Grid Computing Toolbox Shell Scripts and Batch Files - Maple Help

Home : Support : Online Help : Toolboxes : Grid Computing : Grid/Batch

Grid Computing Toolbox Shell Scripts and Batch Files

This section discusses using the Grid modes, hpc and mpi, and the shell scripts supporting them. These scripts are intended to be run from the operating system command interpreters.

Using Mode = HPC

This script can be used to submit a file containing Maple code directly to a running Grid from an Operating System command line.
Before running the launcher script make sure that Grid Servers are running on the remote machines that are to be used.
The remote servers must all be configured similarly for port number and licenses.

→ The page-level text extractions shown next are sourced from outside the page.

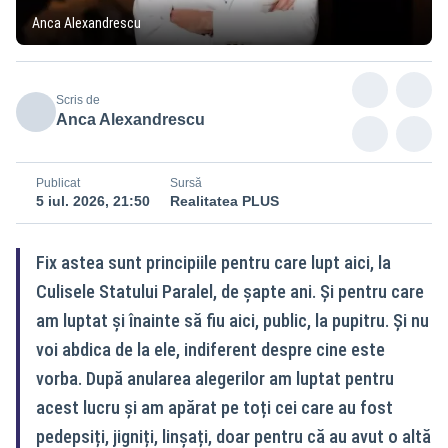
Anca Alexandrescu
Scris de
Anca Alexandrescu
Publicat
Sursă
5 iul. 2026, 21:50
Realitatea PLUS
Fix astea sunt principiile pentru care lupt aici, la
Culisele Statului Paralel, de șapte ani. Și pentru care
am luptat și înainte să fiu aici, public, la pupitru. Și nu
voi abdica de la ele, indiferent despre cine este
vorba. După anularea alegerilor am luptat pentru
acest lucru și am apărat pe toți cei care au fost
pedepsiți, jigniți, linșați, doar pentru că au avut o altă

Starting and Stopping the Grid Server

There are two methods to start/stop the Grid Server:
1) interactively calling functions in the Grid Library that is part of the Grid Computing Toolbox
2) using script files at the operating system level.

 Interactive Start/Stop of the Grid Server via the Grid Library One method to start/stop the server is interactively using the Grid library functions StartServer and StopServer. These functions are Maple commands and can be used when interactively running or testing grid code from within a Maple Worksheet.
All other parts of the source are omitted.